Yes, no bricks and no bending shells for awhile in Cadre, but the price is very low, so it is in my mind an easy choice if you don't have any FEA capability. Originally I bought it for $60 just to learn more about FEA, and was pleasantly surprised although as with all complex scientific endeavors, it has a learning curve and some degree of difficulty. I first bought it during the Compuserve DOS days, it's been so long ago! Mostly I used it to double check the first critical speed for lift fans for SES, including the UT-928 built at OceanFast/ISY in Henderson, WA. At that time, I was the only field service project engineer with on the road FEA capability in our company.

Since it has come up previously, I looked at the Strand website and will investigate further. We bought Algor, and so far it is allright but no dynamic response without more $$. That's where I still use Cadre Pro.

 

I checked out the Cadre Lite program, it's 142USD + shipping.
Do you think this will be useful for typical small boat designs, keels, centerboards etc?

 

Raggi

Just note that the FEA packages really are an engineers tool or you can be caught out easily. If you are conversant then Cadre is definately suitable, but we played with Cadre Pro so you may need to check the limitations in the Lite version.

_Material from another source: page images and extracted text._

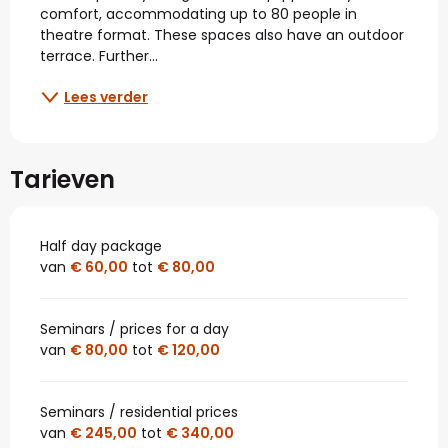
comfort, accommodating up to 80 people in 
theatre format. These spaces also have an outdoor 
terrace. Further...
Lees verder
Tarieven
Half day package
van
€ 60,00
tot
€ 80,00
Seminars / prices for a day
van
€ 80,00
tot
€ 120,00
Seminars / residential prices
van
€ 245,00
tot
€ 340,00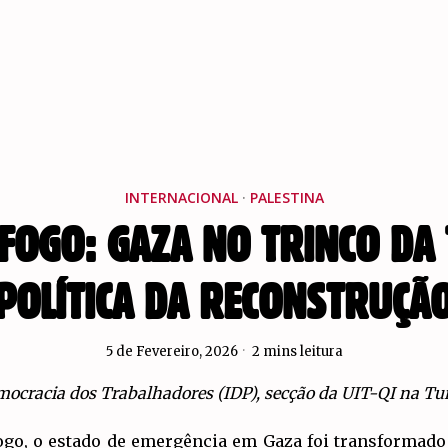
INTERNACIONAL
·
PALESTINA
FOGO: GAZA NO TRINCO DA 
POLÍTICA DA RECONSTRUÇÃ
5 de Fevereiro, 2026
2 mins leitura
ocracia dos Trabalhadores (IDP), secção da UIT-QI na Tu
fogo, o estado de emergência em Gaza foi transformad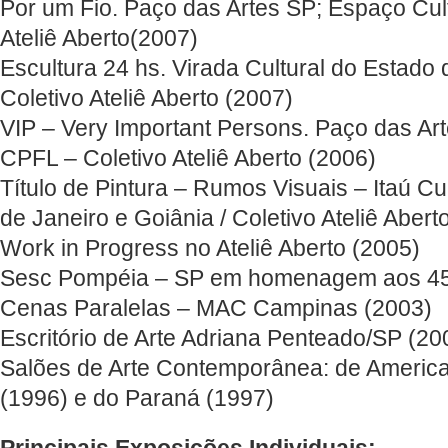
Por um Fio. Paço das Artes SP; Espaço Cul
Ateliê Aberto(2007)
Escultura 24 hs. Virada Cultural do Estad
Coletivo Ateliê Aberto (2007)
VIP – Very Important Persons. Paço das Ar
CPFL – Coletivo Ateliê Aberto (2006)
Título de Pintura – Rumos Visuais – Itaú Cu
de Janeiro e Goiânia / Coletivo Ateliê Abert
Work in Progress no Ateliê Aberto (2005)
Sesc Pompéia – SP em homenagem aos 450
Cenas Paralelas – MAC Campinas (2003)
Escritório de Arte Adriana Penteado/SP (20
Salões de Arte Contemporânea: de America
(1996) e do Paraná (1997)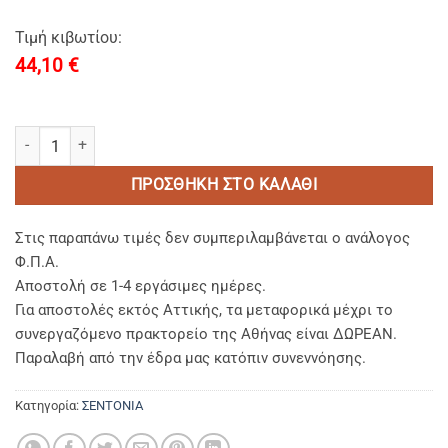
Τιμή κιβωτίου:
44,10
€
ΣΕΝΤΟΝΙ SUPER ΥΠΕΡΔΙΠΛΟ 300Χ300 ΒΑΜΒΑΚΟΣΑΤΕΝ MYKONOS 10
ΠΡΟΣΘΉΚΗ ΣΤΟ ΚΑΛΆΘΙ
Στις παραπάνω τιμές δεν συμπεριλαμβάνεται ο ανάλογος
Φ.Π.Α.
Αποστολή σε 1-4 εργάσιμες ημέρες.
Για αποστολές εκτός Αττικής, τα μεταφορικά μέχρι το
συνεργαζόμενο πρακτορείο της Αθήνας είναι ΔΩΡΕΑΝ.
Παραλαβή από την έδρα μας κατόπιν συνεννόησης.
Κατηγορία:
ΣΕΝΤΟΝΙΑ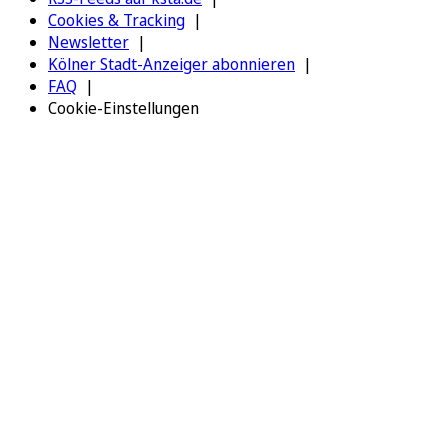
Cookies & Tracking
Newsletter
Kölner Stadt-Anzeiger abonnieren
FAQ
Cookie-Einstellungen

Funny thing is we found many of the Demo versions to be so crippled as to be useless for assesment, another engineer leant us a handful of cracked packages that he bought from Thailand to trial and we settled on Strand. We actually bought the program after trialing it as cracked software and finding that it could do some of the really complex problems we needed FEA for.

 

I would like to add that we too have used Strand for a number of years and have tackled some tricky problems with it. See our website (www.malinmarine.com - newsletter 03) for some details of work we have done with Strand7.

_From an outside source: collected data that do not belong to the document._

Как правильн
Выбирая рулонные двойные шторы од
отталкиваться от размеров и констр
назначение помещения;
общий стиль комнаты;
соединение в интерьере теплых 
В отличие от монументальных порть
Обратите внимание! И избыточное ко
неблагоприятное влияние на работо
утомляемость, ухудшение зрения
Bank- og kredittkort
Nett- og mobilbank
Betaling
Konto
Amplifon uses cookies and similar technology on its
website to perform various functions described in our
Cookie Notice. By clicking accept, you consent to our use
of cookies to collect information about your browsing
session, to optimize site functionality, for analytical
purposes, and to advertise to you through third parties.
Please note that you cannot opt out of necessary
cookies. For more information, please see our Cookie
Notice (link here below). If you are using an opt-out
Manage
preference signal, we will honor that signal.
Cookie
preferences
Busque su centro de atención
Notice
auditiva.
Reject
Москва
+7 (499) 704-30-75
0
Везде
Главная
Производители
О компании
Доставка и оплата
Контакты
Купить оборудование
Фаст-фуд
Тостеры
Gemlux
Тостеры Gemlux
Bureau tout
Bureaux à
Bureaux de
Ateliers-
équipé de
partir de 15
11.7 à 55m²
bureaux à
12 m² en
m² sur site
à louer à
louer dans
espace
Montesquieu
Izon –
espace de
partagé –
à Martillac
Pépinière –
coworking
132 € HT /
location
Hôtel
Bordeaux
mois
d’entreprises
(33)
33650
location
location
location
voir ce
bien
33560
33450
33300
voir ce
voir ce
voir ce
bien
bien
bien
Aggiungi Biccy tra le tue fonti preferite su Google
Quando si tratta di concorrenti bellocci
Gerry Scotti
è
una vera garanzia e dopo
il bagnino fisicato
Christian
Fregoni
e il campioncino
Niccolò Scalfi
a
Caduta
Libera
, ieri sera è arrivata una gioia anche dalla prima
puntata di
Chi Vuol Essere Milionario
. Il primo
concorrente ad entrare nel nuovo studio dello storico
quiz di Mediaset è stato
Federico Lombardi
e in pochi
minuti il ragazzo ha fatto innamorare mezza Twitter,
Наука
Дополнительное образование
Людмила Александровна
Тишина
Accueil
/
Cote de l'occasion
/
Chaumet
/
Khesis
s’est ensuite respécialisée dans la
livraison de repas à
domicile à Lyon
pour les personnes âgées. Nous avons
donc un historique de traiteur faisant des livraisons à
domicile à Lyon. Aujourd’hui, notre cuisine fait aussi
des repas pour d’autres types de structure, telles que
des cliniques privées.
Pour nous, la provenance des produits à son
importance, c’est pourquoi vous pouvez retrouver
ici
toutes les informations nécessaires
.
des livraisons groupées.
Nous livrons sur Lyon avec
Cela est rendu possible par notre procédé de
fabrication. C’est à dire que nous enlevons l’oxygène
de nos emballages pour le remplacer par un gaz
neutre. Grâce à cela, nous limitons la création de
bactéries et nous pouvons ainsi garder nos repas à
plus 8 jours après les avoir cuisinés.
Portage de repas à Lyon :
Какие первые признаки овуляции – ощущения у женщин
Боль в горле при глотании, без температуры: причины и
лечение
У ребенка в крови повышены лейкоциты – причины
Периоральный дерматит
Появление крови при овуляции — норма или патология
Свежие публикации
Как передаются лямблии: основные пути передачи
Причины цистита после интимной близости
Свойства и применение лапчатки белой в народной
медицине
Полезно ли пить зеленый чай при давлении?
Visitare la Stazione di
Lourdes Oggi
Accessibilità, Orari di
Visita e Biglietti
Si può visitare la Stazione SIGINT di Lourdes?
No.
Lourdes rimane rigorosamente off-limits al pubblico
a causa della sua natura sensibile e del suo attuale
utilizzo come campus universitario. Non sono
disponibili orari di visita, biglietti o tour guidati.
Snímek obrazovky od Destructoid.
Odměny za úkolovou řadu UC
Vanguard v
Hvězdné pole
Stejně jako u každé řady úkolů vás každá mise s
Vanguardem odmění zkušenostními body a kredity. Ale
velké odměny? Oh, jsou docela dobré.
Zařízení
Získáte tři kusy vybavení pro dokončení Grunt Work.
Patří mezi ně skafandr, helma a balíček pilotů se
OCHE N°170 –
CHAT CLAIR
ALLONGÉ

Developer response has also been excellent.

HTH

JA

 

Strand

Can you give me an idea of the price range?

 

While I have your attention !
Anyone using ALGOR?
I have tried it on simple parts and it seems to be easy to use.

 

Algor

Yes, I mentioned it previously. I don't have the dynamics module, but I do use FEMPRO and Algor's FEM solver with both Rhino and SolidWorks models.

Algor does a very credible job, but I can only compare driving it with Cadre Pro and SDRC Ideas, which I used previously on a Unix machine. Like any other FEA and simulation software, it can and will bite back if you are not careful. However it does a very good job once you master the meshing procedures, and has brick elements of course. You have to merge beam element models or else create the beams in FEMPRO, which I have done many times. IT also has very nice automated pin joints.

WARNING* Models from Rhino must not contain internal voids, or they get treated as separate parts not hollow solids. You must 'drill' holes in them so the internal voids are recognized properly. This is a known limitation of Rhino.

Cadre Pro is not in the same league as Algor or Strand, but gives a lot of bang for a small amount of $$ if you can figure it out.

 

Thank you for lightning quick response
I will try to work more on Algor with Alibre Design (almost a "Solid Works / Inventor Light")

 

Lightning

Your Welcome. Working late in Trondheim, I see. It is already quitting time in Maryland!

My colleague is, at this moment, jetting over to Norway (Mandal) for some meetings at Umoe.

 

Yes, it's time to quit now, just past midnight
Umoe is a large company here, and the boss Mr Ullstein Moe is building boats in China I believe.